▸ **Exercise directions**
Pick out and copy every line below that has the word "المملكه".

START Dataset records

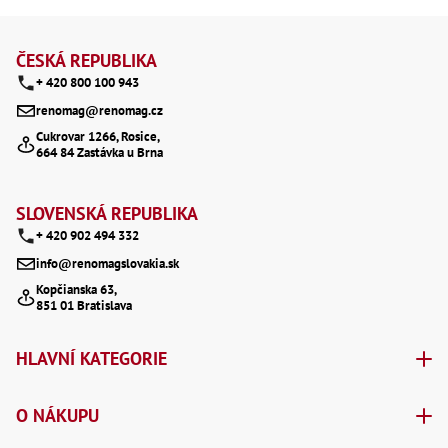
Mate
Z
l
Bl
á
á
ČESKÁ REPUBLIKA
70
+ 420 800 100 943
d
p
Mazi
renomag@renomag.cz
Oškr
a
a
Pás
Cukrovar 1266, Rosice,
c
664 84 Zastávka u Brna
Příd
t
í
í
Lo
SLOVENSKÁ REPUBLIKA
p
Lo
+ 420 902 494 332
Lo
r
Ry
info@renomagslovakia.sk
Příd
v
Kopčianska 63,
851 01 Bratislava
k
Fr
Lž
y
HLAVNÍ KATEGORIE
Dr
v
De
Nů
ý
O NÁKUPU
,
Nů
p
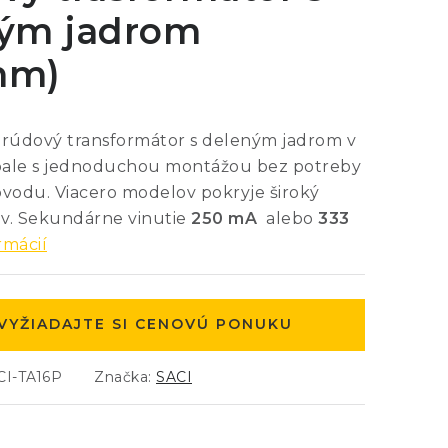
ým jadrom
mm)
údový transformátor s deleným jadrom v
bale s jednoduchou montážou bez potreby
bvodu. Viacero modelov pokryje široký
v. Sekundárne vinutie
250 mA
alebo
333
rmácií
VYŽIADAJTE SI CENOVÚ PONUKU
CI-TA16P
Značka:
SACI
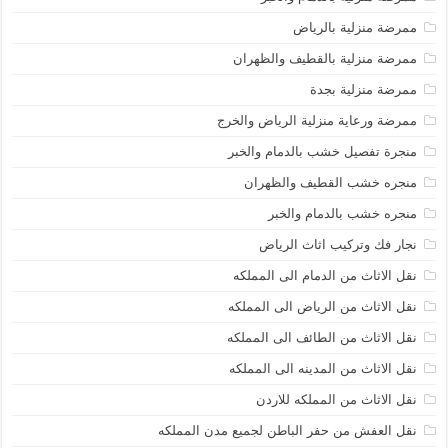
ممرضة منزلية بالرياض
ممرضة منزلية بالقطيف والظهران
ممرضة منزلية بجدة
ممرضة ورعاية منزلية الرياض والخرج
منجرة تفصيل خشب بالدمام والخبر
منجره خشب القطيف والظهران
منجره خشب بالدمام والخبر
نجار فك وتركيب اثاث الرياض
نقل الاثاث من الدمام الى المملكه
نقل الاثاث من الرياض الى المملكه
نقل الاثاث من الطائف الى المملكه
نقل الاثاث من المدينه الى المملكه
نقل الاثاث من المملكه للاردن
نقل العفش من حفر الباطن لجميع مدن المملكه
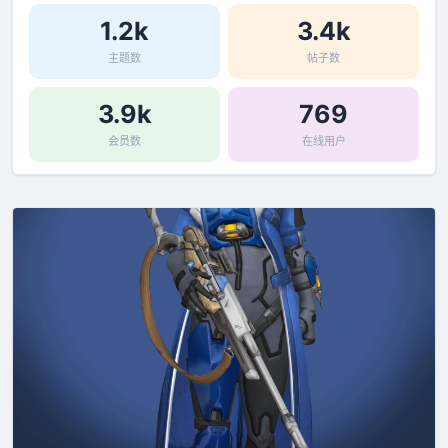
1.2k
3.4k
主题数
帖子数
3.9k
769
会员数
在线用户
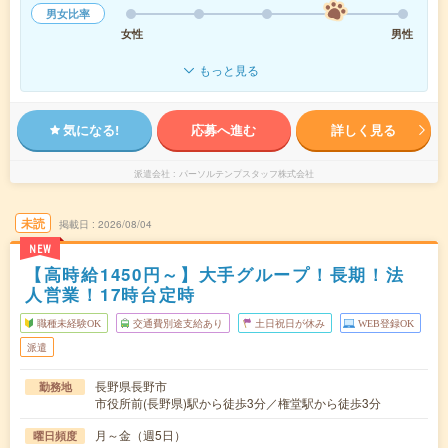
男女比率
女性
男性
もっと見る
気になる!
応募へ進む
詳しく見る
派遣会社
パーソルテンプスタッフ株式会社
未読
掲載日
2026/08/04
NEW
【高時給1450円～】大手グループ！長期！法
人営業！17時台定時
職種未経験OK
交通費別途支給あり
土日祝日が休み
WEB登録OK
派遣
長野県長野市
勤務地
市役所前(長野県)駅から徒歩3分／権堂駅から徒歩3分
月～金（週5日）
曜日頻度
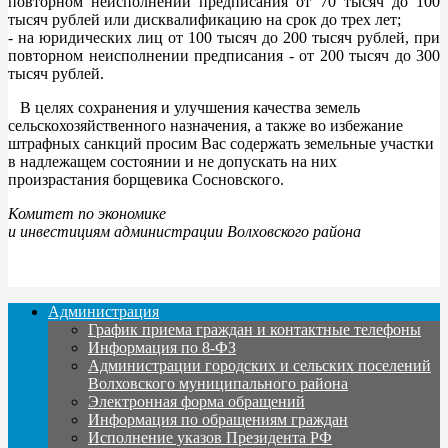
повторном неисполнении предписания от 70 тысяч до 100
тысяч рублей или дисквалификацию на срок до трех лет;
- на юридических лиц от 100 тысяч до 200 тысяч рублей, при
повторном неисполнении предписания - от 200 тысяч до 300
тысяч рублей.
В целях сохранения и улучшения качества земель
сельскохозяйственного назначения, а также во избежание
штрафных санкций просим Вас содержать земельные участки
в надлежащем состоянии и не допускать на них
произрастания борщевика Сосновского.
Комитет по экономике
и инвестициям администрации Волховского района
Администрация
График приема граждан и контактные телефоны
Информация по 8-ФЗ
Администрации городских и сельских поселений
Волховского муниципального района
Электронная форма обращений
Информация по обращениям граждан
Исполнение указов Президента РФ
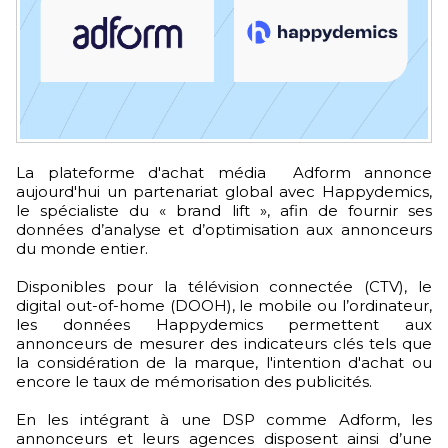
La plateforme d'achat média Adform annonce
aujourd'hui un partenariat global avec Happydemics,
le spécialiste du « brand lift », afin de fournir ses
données d’analyse et d’optimisation aux annonceurs
du monde entier.
Disponibles pour la télévision connectée (CTV), le
digital out-of-home (DOOH), le mobile ou l’ordinateur,
les données Happydemics permettent aux
annonceurs de mesurer des indicateurs clés tels que
la considération de la marque, l'intention d'achat ou
encore le taux de mémorisation des publicités.
En les intégrant à une DSP comme Adform, les
annonceurs et leurs agences disposent ainsi d’une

END Dataset records

▸ **Solution**
نقل الاثاث من الدمام الى المملكه
نقل الاثاث من الرياض الى المملكه
نقل الاثاث من الطائف الى المملكه
نقل الاثاث من المدينه الى المملكه
نقل الاثاث من المملكه للاردن
نقل العفش من حفر الباطن لجميع مدن المملكه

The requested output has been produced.